Signaling Networks of Activated Oncogenic and Altered Tumor Suppressor Genes in Head and Neck Cancer

Bin Yan1, Robert Vander Broek2,3, Anthony D Saleh2, Arpita Mehta2, Carter Van Waes2 and Zhong Chen2*

1Department of Biology, Hong Kong Baptist University, Kowloon, Hong Kong, China

2Tumor Biology Section, Head and Neck Surgery Branch, National Institute on Deafness and Other Communication Disorders, NIH, Bethesda, MD USA

3NIH Medical Research Scholars Program, Bethesda, MD USA

*Corresponding Author:
Zhong Chen
Building 10/5D55, 10 Center Drive
Bethesda, MD 20892, USA
Tel: 301-435-2073
Fax: 301-596-4643
E-mail:[email protected]

Received date: June 15, 2013; Accepted date: July 29, 2013; Published date: August 05, 2013

Citation: Yan B, Broek RV, Saleh AD, Mehta A, Waes CV, et al. (2013) Signaling Networks of Activated Oncogenic and Altered Tumor Suppressor Genes in Head and Neck Cancer. J Carcinogene Mutagene S7:004. doi: 10.4172/2157-2518.S7-004

Copyright: © 2013 Yan B, et al. This is an open-access article distributed under the terms of the Creative Commons Attribution License, which permits unrestricted use, distribution, and reproduction in any medium, provided the original author and source are credited.
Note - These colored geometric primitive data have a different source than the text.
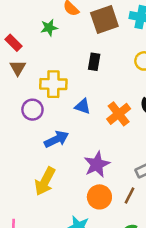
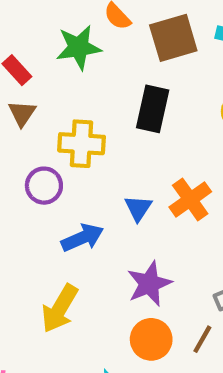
green star: (49, 28) -> (79, 47), size x1.5
black rectangle: (94, 62) -> (153, 109), size x1.5
blue triangle: (83, 106) -> (138, 208), moved, turned 42

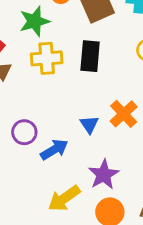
yellow cross: (82, 144) -> (47, 58), moved
purple circle: (44, 186) -> (24, 132), moved
yellow arrow: (60, 309) -> (64, 198), moved, turned 32

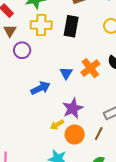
purple circle: (24, 132) -> (22, 50), moved
yellow arrow: (64, 198) -> (57, 125), moved, size x0.6

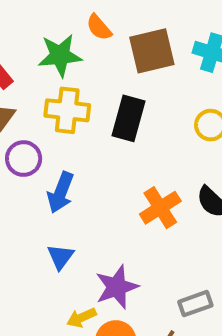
blue triangle: (66, 73) -> (60, 257), moved
blue arrow: (41, 88) -> (61, 192), moved, turned 132

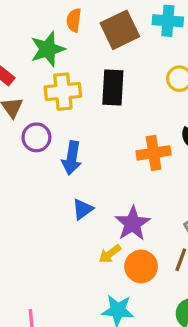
orange semicircle: (99, 27) -> (74, 20), turned 60
orange cross: (160, 208) -> (154, 153), turned 36
blue triangle: (60, 257) -> (83, 209), turned 30

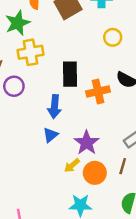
black rectangle: (113, 87) -> (70, 74), moved
blue arrow: (72, 158) -> (54, 107), moved

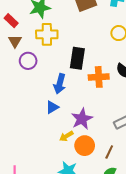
brown line: (123, 166) -> (109, 152), moved

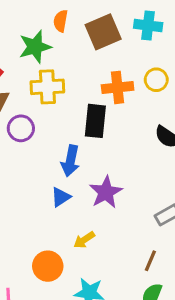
orange cross: (99, 77) -> (118, 87), moved
purple star: (82, 119) -> (106, 192), moved
orange circle: (85, 146) -> (48, 266), moved

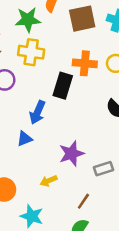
purple star: (106, 192) -> (71, 154), moved
yellow arrow: (84, 240) -> (49, 181), moved

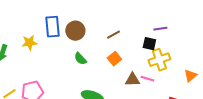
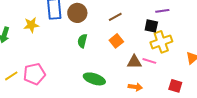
green semicircle: (80, 59) -> (82, 41), turned 56

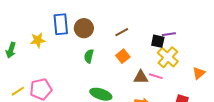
purple line: (162, 11) -> (169, 34), moved
yellow cross: (161, 42) -> (168, 57), turned -30

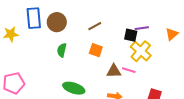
orange square: (123, 56) -> (96, 50), turned -32
orange triangle: (199, 73) -> (172, 34), moved

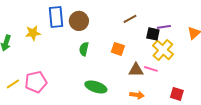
brown line: (95, 26) -> (130, 19), moved

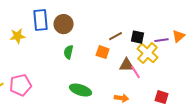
brown line: (130, 19) -> (116, 36), moved
purple line: (164, 27) -> (162, 40), moved
pink line: (151, 69) -> (136, 72), turned 40
brown triangle: (136, 70) -> (127, 65), moved

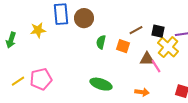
green semicircle: (69, 52) -> (101, 42), moved

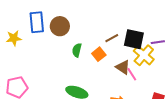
black square: (158, 31) -> (134, 39), size x1.5
orange square: (123, 46) -> (99, 54), turned 32
brown triangle: (147, 59) -> (123, 67), turned 35

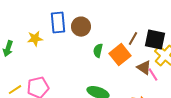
brown line: (112, 38) -> (133, 39), turned -32
orange square: (99, 54) -> (120, 55), size x1.5

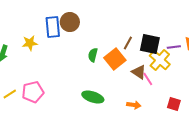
brown circle: (81, 27) -> (70, 22), moved

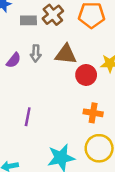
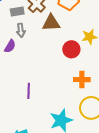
gray arrow: (36, 53) -> (21, 30), moved
brown triangle: (66, 54) -> (51, 23), moved

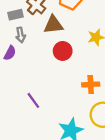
red circle: (71, 49) -> (63, 51), moved
purple line: (29, 91) -> (33, 100), turned -35

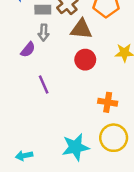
purple line: (33, 100) -> (44, 85), moved

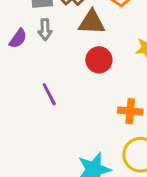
purple semicircle: (28, 50) -> (18, 38), moved

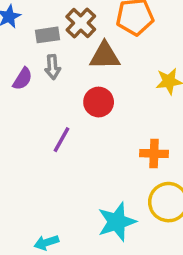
red circle: (99, 60) -> (99, 102), moved
purple line: (49, 94) -> (61, 140), turned 60

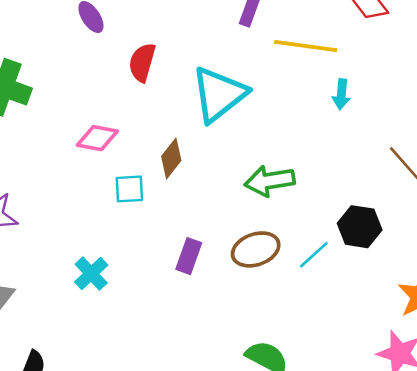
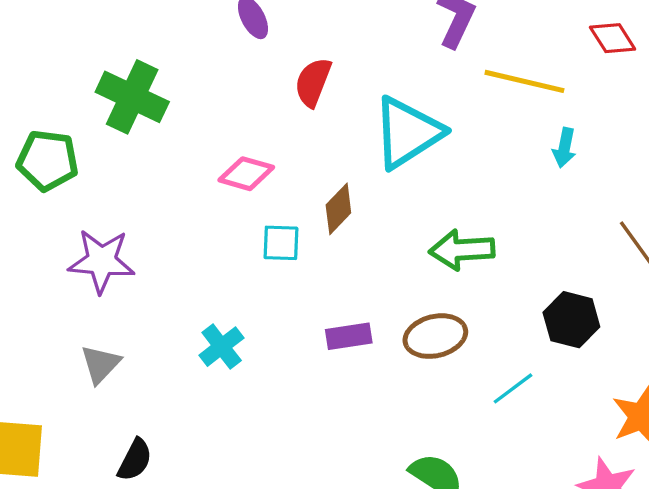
cyan line: (314, 255) -> (513, 388), moved
purple rectangle: (189, 256) -> (349, 336), turned 56

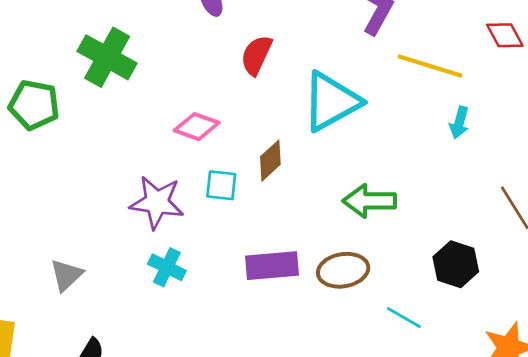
purple star: (102, 261) -> (157, 202), moved
purple rectangle: (349, 336) -> (272, 266), size x1.4
cyan cross: (222, 347) -> (167, 267), turned -30
cyan line: (513, 388) -> (404, 318), turned 63

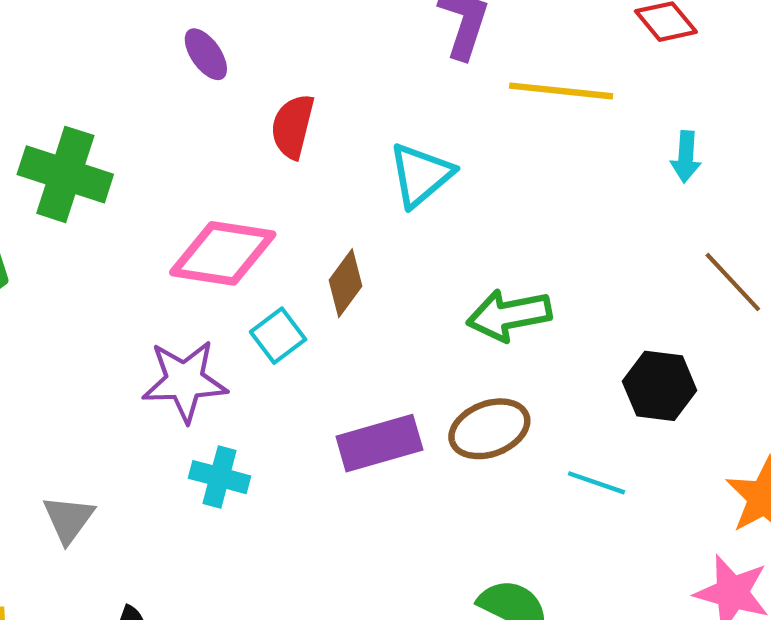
cyan triangle: (331, 102) -> (421, 175), size x0.7
cyan arrow: (459, 123) -> (686, 157), moved
pink diamond: (197, 127) -> (223, 253), size x1.5
cyan square: (221, 185) -> (278, 336), turned -32

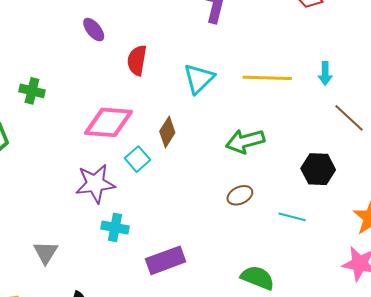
yellow line: (561, 91) -> (267, 78), moved
cyan arrow: (686, 157) -> (325, 73), moved
green cross: (65, 174) -> (32, 91), size x0.6
brown ellipse: (489, 429) -> (240, 195), size x0.7
purple rectangle: (379, 443) -> (166, 260), moved

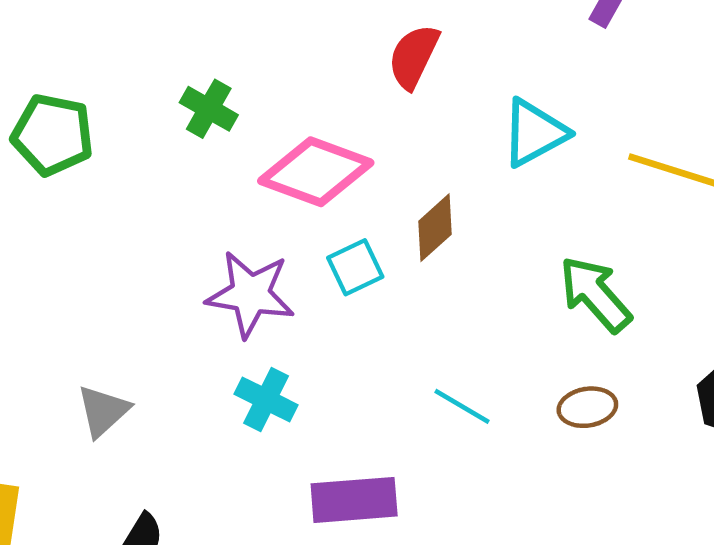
green cross: (32, 91) -> (209, 109), moved
green arrow: (245, 141) -> (595, 294), turned 48
brown ellipse: (240, 195) -> (587, 407), moved
cyan line: (292, 217) -> (462, 406), moved

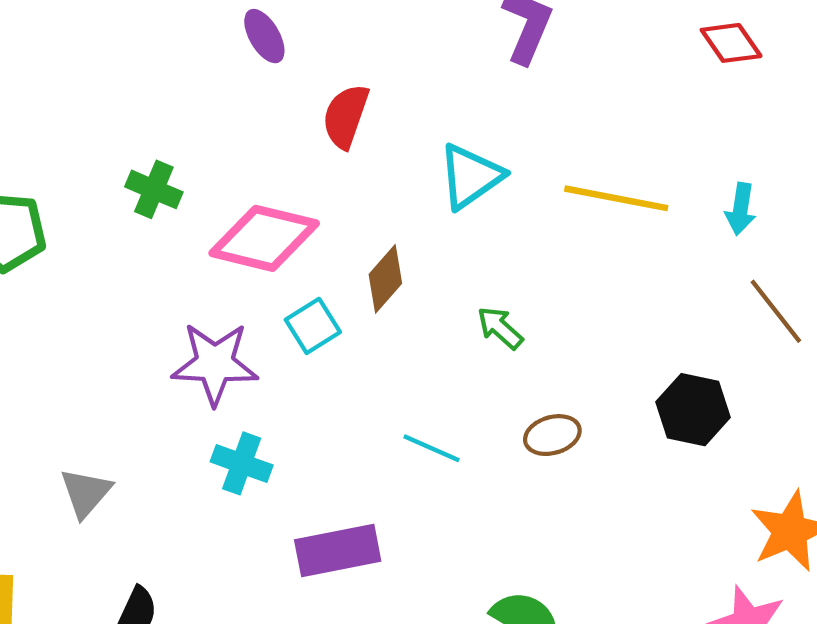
green arrow: (595, 294) -> (500, 328), moved, size x0.6

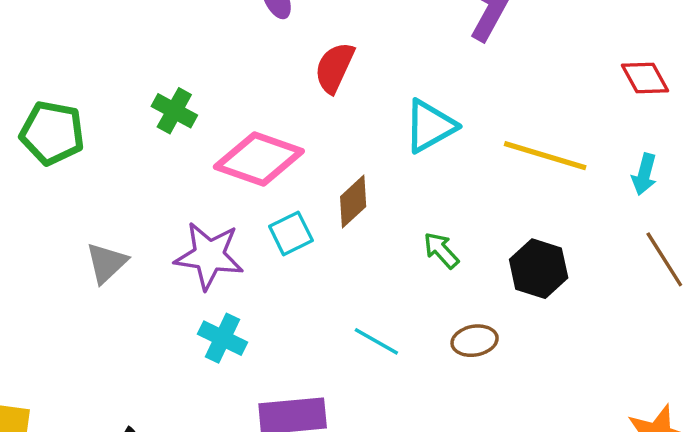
red diamond: (731, 43) -> (645, 78), moved
black hexagon: (693, 410) -> (539, 269), moved
gray triangle: (86, 493) -> (106, 263), moved

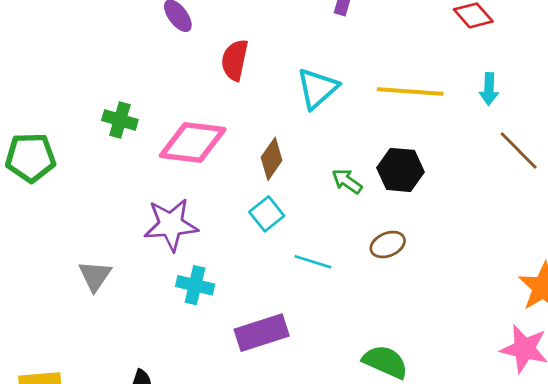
cyan square: (291, 233) -> (267, 214), moved
gray triangle: (106, 263) -> (95, 276), moved
black hexagon: (539, 269) -> (400, 170), moved

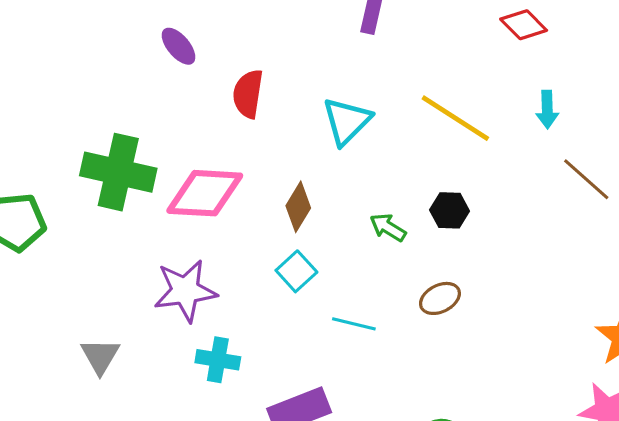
yellow line: (410, 92) -> (455, 118), turned 32
green cross: (120, 120) -> (118, 172), size x1.8
black hexagon: (400, 170) -> (450, 210), size x0.7

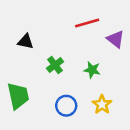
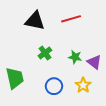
purple triangle: (116, 39) -> (94, 62), moved
black triangle: (26, 42) -> (35, 21), moved, size x1.5

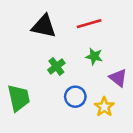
green star: (75, 57) -> (94, 56), moved
blue circle: (54, 86) -> (75, 97), moved

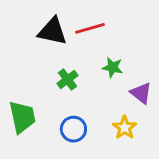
red line: (89, 24) -> (90, 28), moved
blue circle: (75, 97) -> (73, 129), moved

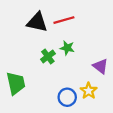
green star: (113, 67) -> (67, 48), moved
blue circle: (73, 129) -> (67, 97), moved

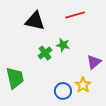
red line: (64, 20) -> (75, 15), moved
purple triangle: (100, 66) -> (94, 62), turned 42

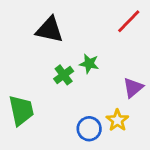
red line: (75, 15) -> (129, 21), moved, turned -30

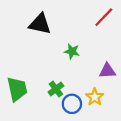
green cross: (64, 75) -> (56, 89), moved
purple triangle: (133, 88) -> (107, 71), turned 36

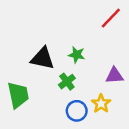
black triangle: (40, 24) -> (43, 58), moved
green cross: (56, 89) -> (67, 82), moved

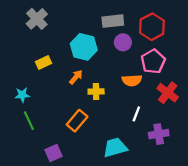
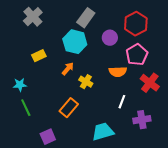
gray rectangle: (113, 21) -> (86, 18), moved, turned -48
yellow cross: (96, 92) -> (86, 82), turned 32

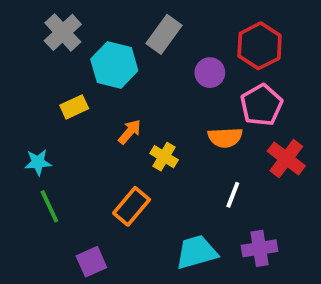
cyan hexagon: (75, 42) -> (114, 65), moved
purple cross: (142, 120) -> (260, 248), moved

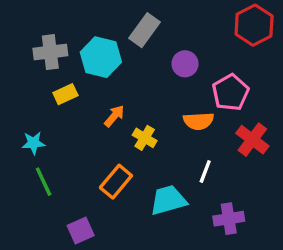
gray cross: (63, 32) -> (50, 52), moved, turned 36
red hexagon: (260, 46) -> (254, 25), moved
cyan trapezoid: (196, 252) -> (168, 200), moved

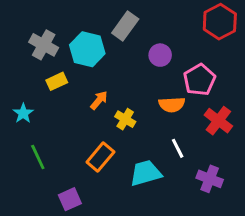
gray cross: (50, 52) -> (44, 45), turned 36
cyan star: (33, 143) -> (23, 113), moved, turned -30
white line: (205, 172) -> (178, 148), turned -48
purple cross: (229, 219) -> (210, 179), moved, turned 30

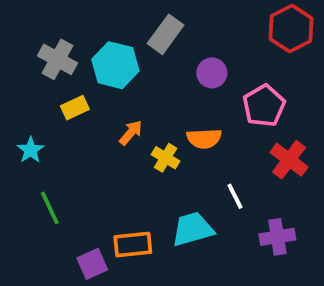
orange semicircle: (172, 105) -> (204, 138), moved
orange rectangle: (100, 157) -> (133, 245), moved, turned 44
purple cross: (210, 179) -> (277, 237), turned -30

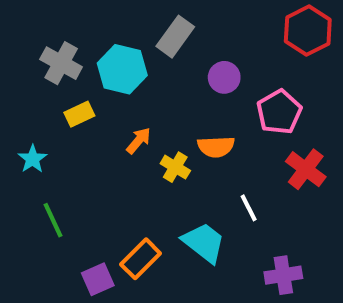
cyan trapezoid: (193, 229) -> (204, 243), turned 54
purple cross: (277, 237) -> (283, 275), moved
orange rectangle: (133, 245) -> (141, 259), turned -39

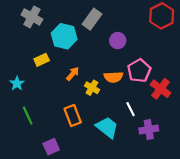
gray cross: (61, 63) -> (32, 17), moved
pink pentagon: (279, 112) -> (139, 71), moved
orange rectangle: (141, 259) -> (73, 116), moved, turned -66
purple cross: (283, 275) -> (149, 130), moved

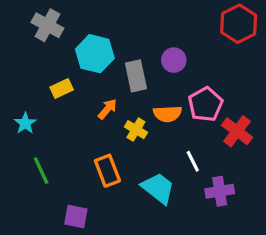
gray rectangle: (92, 19) -> (136, 76), moved, turned -48
purple square: (51, 147) -> (76, 217), turned 35

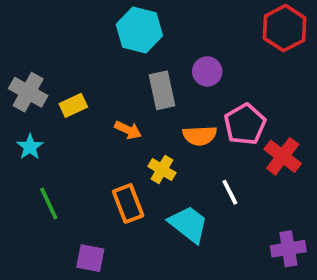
gray cross: (47, 25) -> (28, 92), moved
cyan hexagon: (95, 54) -> (139, 30), moved
orange arrow: (107, 109) -> (128, 130), turned 75
yellow cross: (136, 130) -> (162, 170), moved
purple cross: (220, 191) -> (288, 249), moved

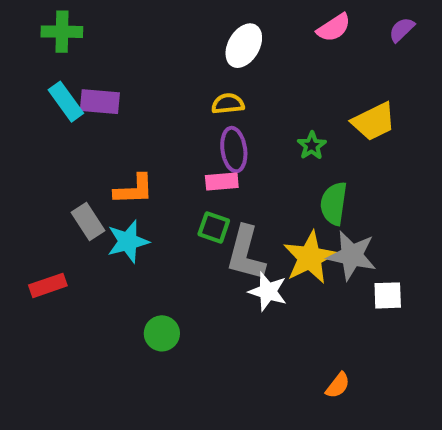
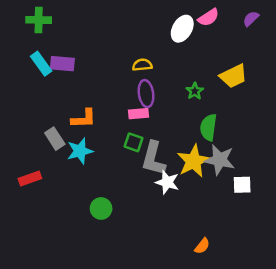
white ellipse: (244, 46) -> (182, 29), moved
orange semicircle: (338, 385) -> (202, 246), moved

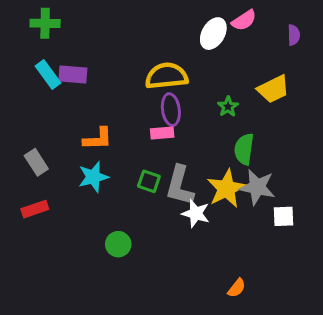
purple semicircle: (251, 19) -> (294, 35), moved, turned 133
yellow semicircle: (142, 65) -> (166, 76), size x1.8
gray rectangle: (55, 139) -> (36, 162), moved
green square: (134, 142) -> (149, 181), moved

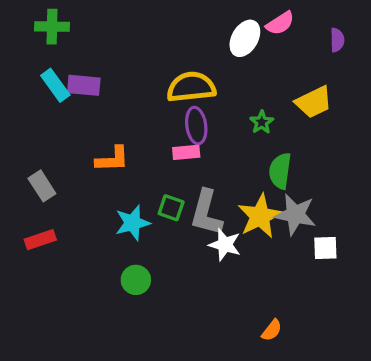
cyan star: (93, 177) -> (133, 223), moved

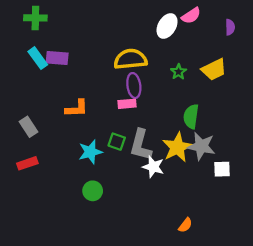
green star: (262, 122) -> (178, 72), moved

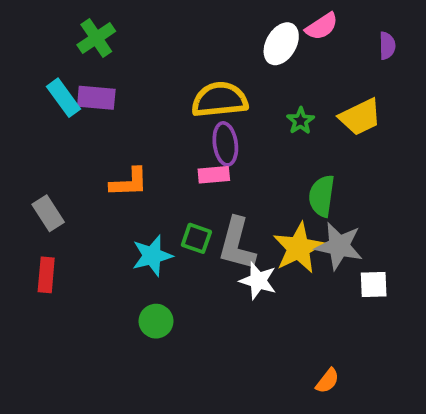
green cross: (35, 18) -> (96, 38), moved, turned -35
red rectangle: (27, 163) -> (46, 275), turned -66
orange semicircle: (185, 225) -> (327, 381), moved

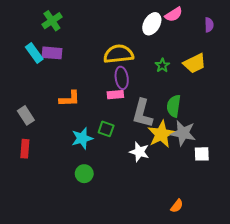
gray L-shape: (237, 244) -> (142, 113), moved

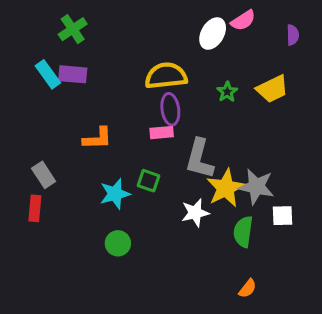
green semicircle: (174, 106) -> (243, 232), moved
gray rectangle: (26, 115) -> (44, 175), moved
white star: (139, 152) -> (195, 213), turned -30

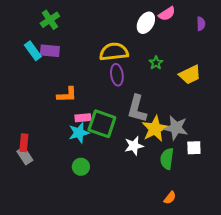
yellow trapezoid: (272, 89) -> (190, 75), moved
pink rectangle: (162, 133) -> (83, 118), moved
gray rectangle: (44, 175) -> (25, 156), moved
green square: (148, 181) -> (102, 124), size x1.8

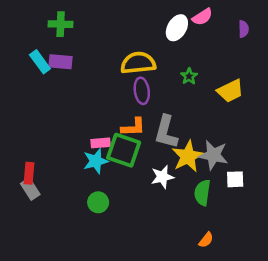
green cross: (50, 20) -> (61, 24), turned 36
orange L-shape: (67, 95) -> (133, 127), moved

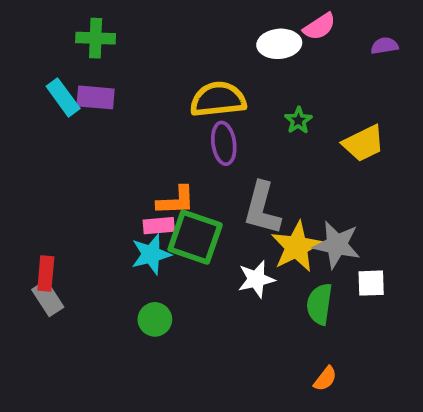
white ellipse: (177, 28) -> (279, 44), turned 55
purple semicircle: (244, 29) -> (385, 46), turned -98
orange L-shape: (133, 127) -> (176, 201), moved

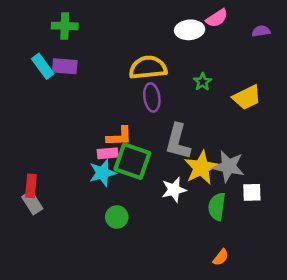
green circle: (155, 319) -> (117, 217), moved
Head and neck squamous cell carcinoma (HNSCC) arises from the upper aerodigestive tract and is the six most common cancers worldwide. HNSCC is associated with high morbidity and mortality, as standard surgery, radiation, and chemotherapy can cause significant disfigurement and only provide 5-year survival rates of ~50- 60%. The heterogeneity of HNSCC subsets with different potentials for recurrence and metastasis challenges the traditional pathological classification system, thereby increasing demand for the development of new diagnostic, prognostic, and therapeutic tools based on global molecular signatures of HNSCC. Historically, using classical biological techniques, it has been extremely difficult and time-consuming to survey hundreds or thousands of genes in a given disease. However, the development of high throughput technologies and high-powered computation throughout the last two decades has enabled us to investigate hundreds or thousands of genes simultaneously. Using high throughput technologies, our laboratory has identified the gene signatures and protein networks, which significantly affect HNSCC malignant phenotypes, including TP53/p63/p73 family members, IL-1/TNF-β/NF-κB, PI3K/AKT/mTOR, IL-6/IL-6R/JAK/STAT3, EGFR/MAPK/AP1, HGF/cMET/EGR1, and TGFβ/TGFβR/TAK1/SMAD pathways. This review summarizes the results from high-throughput technological assays conducted on HNSCC samples, including microarray, DNA methylation, miRNA profiling, and protein array, using primarily experimental data and conclusions generated in our own laboratory. The use of bioinformatics and integrated analyses of data sets from different platforms, as well as meta-analysis of large datasets pulled from multiple publicly available studies, provided significantly higher statistical power to extract biologically relevant information. The data suggested that the heterogeneity of HNSCC genotype and phenotype are much more complex than we previously thought. Understanding of global molecular signatures and disease classification for specific subsets of HNSCC will be essential to provide accurate diagnoses for targeted therapy and personalized treatment, which is an important effort toward improving patient outcomes.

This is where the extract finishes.